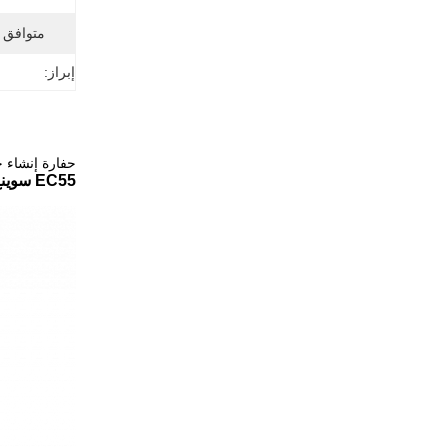
متوافق م
إبراز:
حفارة إنشاء جزء EC55 YC55 سوينغ علبة التروس الإسكان مع حلق
EC55 سوينغ شافت هاوس مع حلقة تروس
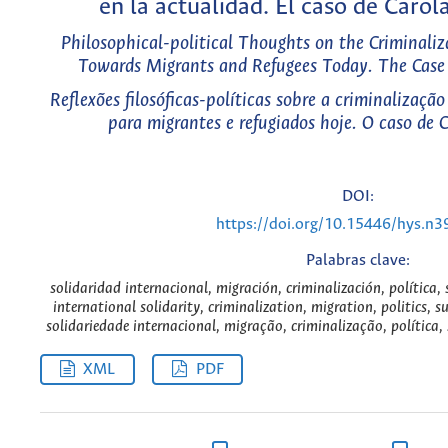
en la actualidad. El caso de Caro
Philosophical-political Thoughts on the Criminaliza
Towards Migrants and Refugees Today. The Case 
Reflexões filosóficas-políticas sobre a criminalização
para migrantes e refugiados hoje. O caso de 
DOI:
https://doi.org/10.15446/hys.n
Palabras clave:
solidaridad internacional, migración, criminalización, política
international solidarity, criminalization, migration, politics, 
solidariedade internacional, migração, criminalização, política
XML
PDF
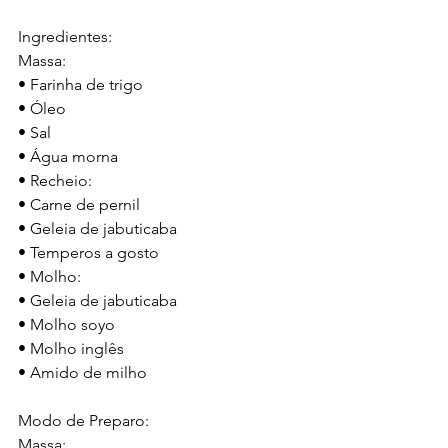
Ingredientes:
Massa:
• Farinha de trigo
• Óleo
• Sal
• Água morna
• Recheio:
• Carne de pernil
• Geleia de jabuticaba
• Temperos a gosto
• Molho:
• Geleia de jabuticaba
• Molho soyo
• Molho inglês
• Amido de milho
Modo de Preparo:
Massa:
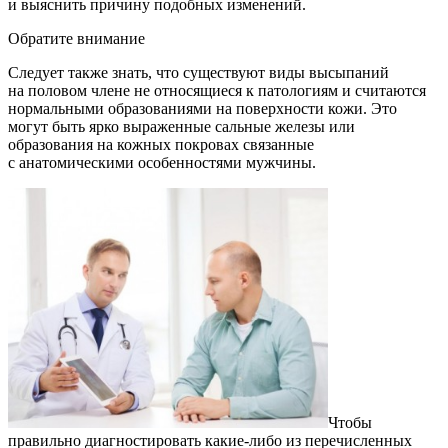
и выяснить причину подобных изменений.
Обратите внимание
Следует также знать, что существуют виды высыпаний
на половом члене не относящиеся к патологиям и считаются
нормальными образованиями на поверхности кожи. Это
могут быть ярко выраженные сальные железы или
образования на кожных покровах связанные
с анатомическими особенностями мужчины.
Чтобы
правильно диагностировать какие-либо из перечисленных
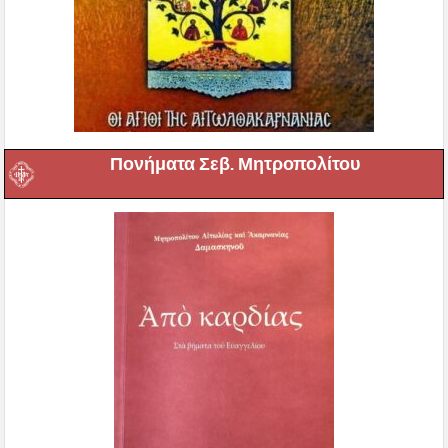
Πονήματα Σεβ. Μητροπολίτου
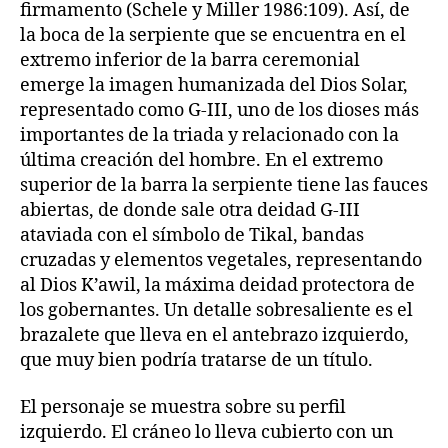
firmamento (Schele y Miller 1986:109). Así, de
la boca de la serpiente que se encuentra en el
extremo inferior de la barra ceremonial
emerge la imagen humanizada del Dios Solar,
representado como G-III, uno de los dioses más
importantes de la triada y relacionado con la
última creación del hombre. En el extremo
superior de la barra la serpiente tiene las fauces
abiertas, de donde sale otra deidad G-III
ataviada con el símbolo de Tikal, bandas
cruzadas y elementos vegetales, representando
al Dios K’awil, la máxima deidad protectora de
los gobernantes. Un detalle sobresaliente es el
brazalete que lleva en el antebrazo izquierdo,
que muy bien podría tratarse de un título.
El personaje se muestra sobre su perfil
izquierdo. El cráneo lo lleva cubierto con un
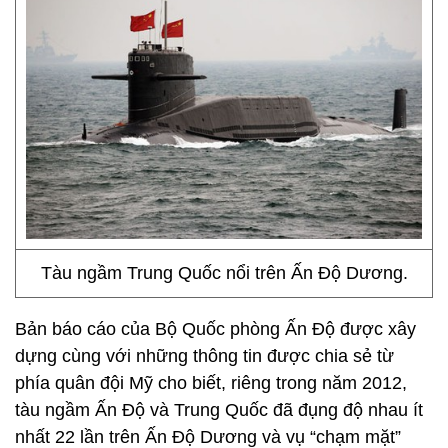
Tàu ngầm Trung Quốc nổi trên Ấn Độ Dương.
Bản báo cáo của Bộ Quốc phòng Ấn Độ được xây
dựng cùng với những thông tin được chia sẻ từ
phía quân đội Mỹ cho biết, riêng trong năm 2012,
tàu ngầm Ấn Độ và Trung Quốc đã đụng độ nhau ít
nhất 22 lần trên Ấn Độ Dương và vụ “chạm mặt”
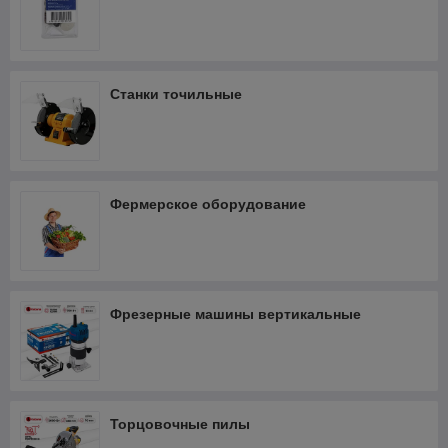
Станки точильные
Фермерское оборудование
Фрезерные машины вертикальные
Торцовочные пилы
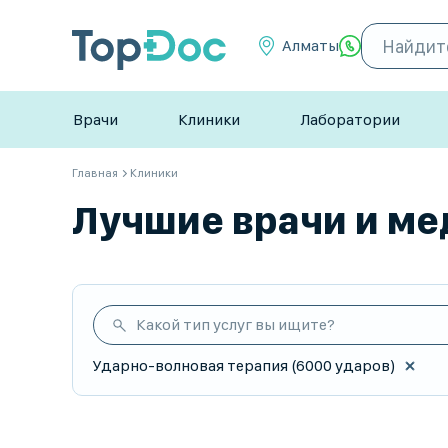
Алматы
Врачи
Клиники
Лаборатории
Главная
Клиники
Лучшие врачи и ме
Какой тип услуг вы ищите?
Ударно-волновая терапия (6000 ударов)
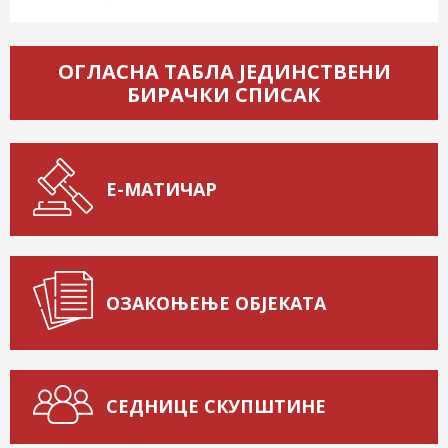
ОГЛАСНА ТАБЛА ЈЕДИНСТВЕНИ
БИРАЧКИ СПИСАК
Е-МАТИЧАР
ОЗАКОЊЕЊЕ ОБЈЕКАТА
СЕДНИЦЕ СКУПШТИНЕ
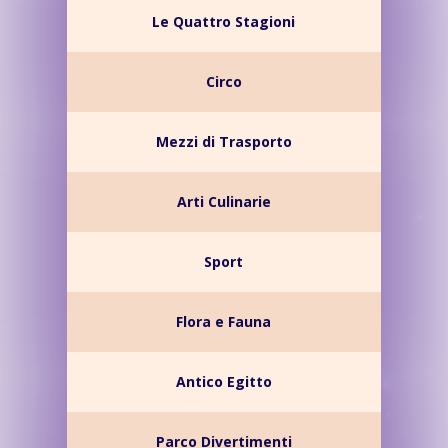
Le Quattro Stagioni
Circo
Mezzi di Trasporto
Arti Culinarie
Sport
Flora e Fauna
Antico Egitto
Parco Divertimenti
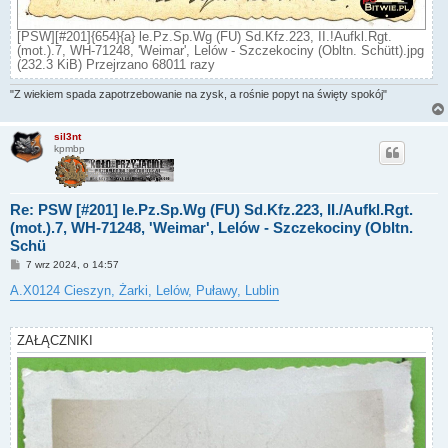
[PSW][#201]{654}{a} le.Pz.Sp.Wg (FU) Sd.Kfz.223, II.!Aufkl.Rgt.
(mot.).7, WH-71248, 'Weimar', Lelów - Szczekociny (Obltn. Schütt).jpg
(232.3 KiB) Przejrzano 68011 razy
"Z wiekiem spada zapotrzebowanie na zysk, a rośnie popyt na święty spokój"
sil3nt
kpmbp
Re: PSW [#201] le.Pz.Sp.Wg (FU) Sd.Kfz.223, II./Aufkl.Rgt.
(mot.).7, WH-71248, 'Weimar', Lelów - Szczekociny (Obltn.
Schü
P
7 wrz 2024, o 14:57
o
s
A.X0124 Cieszyn, Żarki, Lelów, Puławy, Lublin
t
ZAŁĄCZNIKI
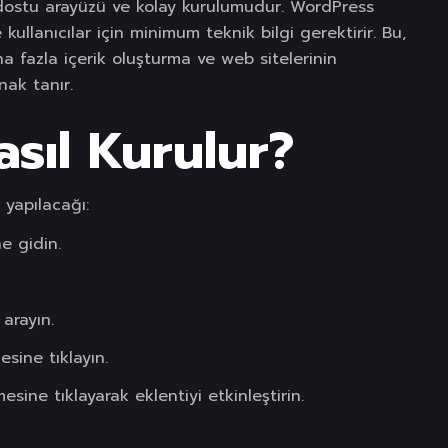
ı dostu arayüzü ve kolay kurulumudur. WordPress
kullanıcılar için minimum teknik bilgi gerektirir. Bu,
ha fazla içerik oluşturma ve web sitelerinin
nak tanır.
asıl Kurulur?
 yapılacağı:
e gidin.
arayın.
sine tıklayın.
ine tıklayarak eklentiyi etkinleştirin.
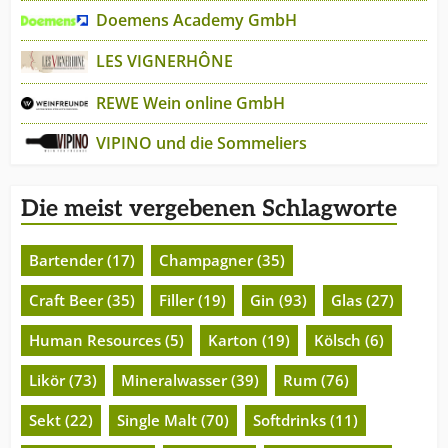
Doemens Academy GmbH
LES VIGNERHÔNE
REWE Wein online GmbH
VIPINO und die Sommeliers
Die meist vergebenen Schlagworte
Bartender (17)
Champagner (35)
Craft Beer (35)
Filler (19)
Gin (93)
Glas (27)
Human Resources (5)
Karton (19)
Kölsch (6)
Likör (73)
Mineralwasser (39)
Rum (76)
Sekt (22)
Single Malt (70)
Softdrinks (11)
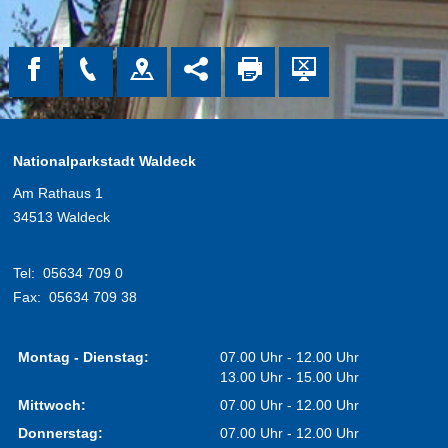
Nationalparkstadt Waldeck
Am Rathaus 1
34513 Waldeck
Tel:
05634 709 0
Fax:
05634 709 38
Montag - Dienstag:
07.00 Uhr - 12.00 Uhr
13.00 Uhr - 15.00 Uhr
Mittwoch:
07.00 Uhr - 12.00 Uhr
Donnerstag:
07.00 Uhr - 12.00 Uhr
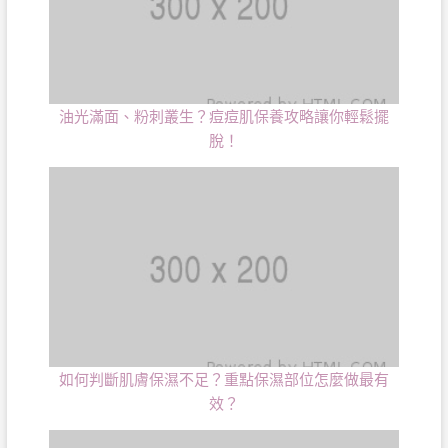
油光滿面、粉刺叢生？痘痘肌保養攻略讓你輕鬆擺
脫！
如何判斷肌膚保濕不足？重點保濕部位怎麼做最有
效？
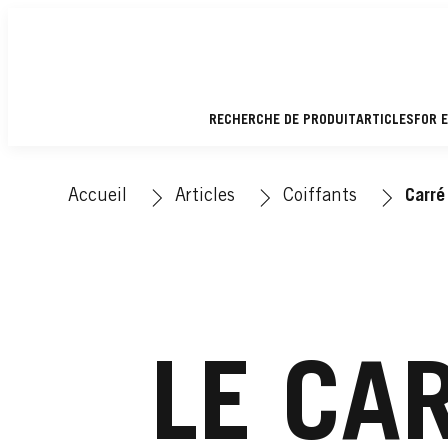
RECHERCHE DE PRODUIT
ARTICLES
FOR 
Accueil
Articles
Coiffants
Carré
LE CA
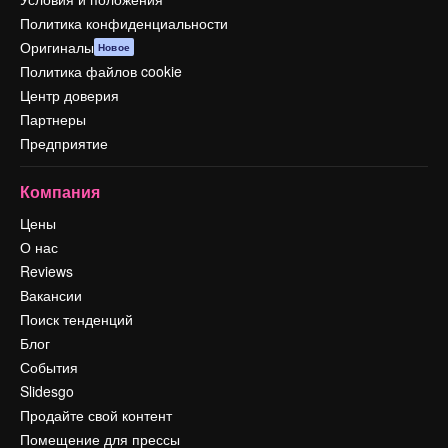
Политика конфиденциальности
Оригиналы
Новое
Политика файлов cookie
Центр доверия
Партнеры
Предприятие
Компания
Цены
О нас
Reviews
Вакансии
Поиск тенденций
Блог
События
Slidesgo
Продайте свой контент
Помещение для прессы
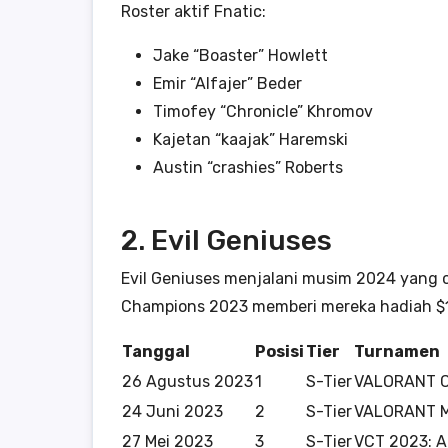
Roster aktif Fnatic:
Jake “Boaster” Howlett
Emir “Alfajer” Beder
Timofey “Chronicle” Khromov
Kajetan “kaajak” Haremski
Austin “crashies” Roberts
2. Evil Geniuses
Evil Geniuses menjalani musim 2024 yang 
Champions 2023 memberi mereka hadiah $1 
Tanggal
Posisi
Tier
Turnamen
26 Agustus 2023
1
S-Tier
VALORANT C
24 Juni 2023
2
S-Tier
VALORANT M
27 Mei 2023
3
S-Tier
VCT 2023: A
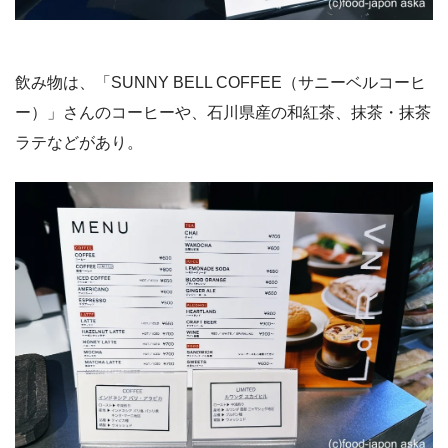
飲み物は、「SUNNY BELL COFFEE（サニーベルコーヒ
ー）」さんのコーヒーや、石川県産の和紅茶、抹茶・抹茶
ラテなどがあり。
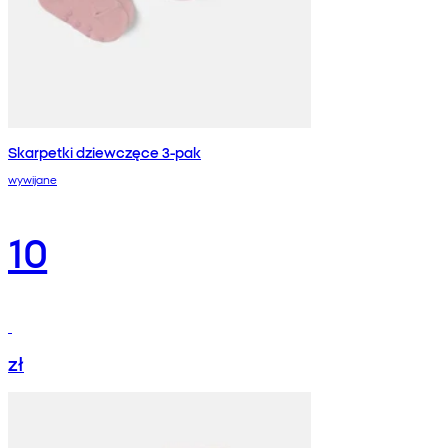
Skarpetki dziewczęce 3-pak
wywijane
10
zł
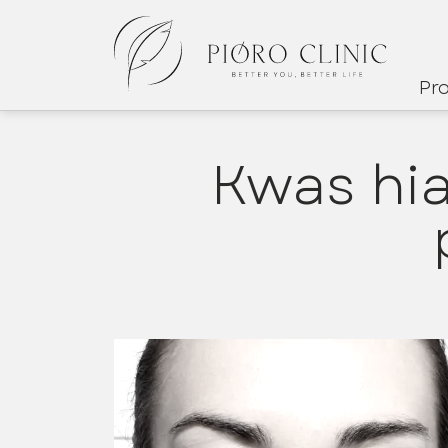
Pr
Kwas hi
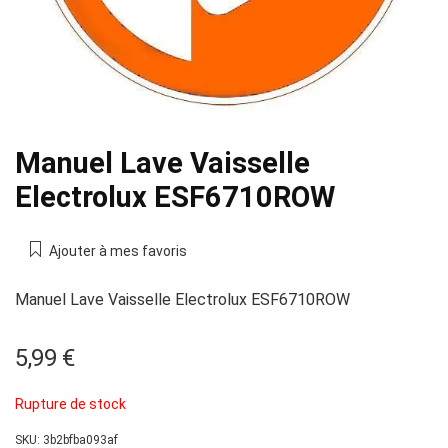
Manuel Lave Vaisselle
Electrolux ESF6710ROW
Ajouter à mes favoris
Manuel Lave Vaisselle Electrolux ESF6710ROW
5,99
€
Rupture de stock
SKU:
3b2bfba093af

───

Assignment: Return a copy of each line in the records above that has "Weimar" in it.

Answer space:
(mot.).7, WH-71248, 'Weimar', Lelów - Szczekociny (Obltn. Schütt).jpg
(mot.).7, WH-71248, 'Weimar', Lelów - Szczekociny (Obltn.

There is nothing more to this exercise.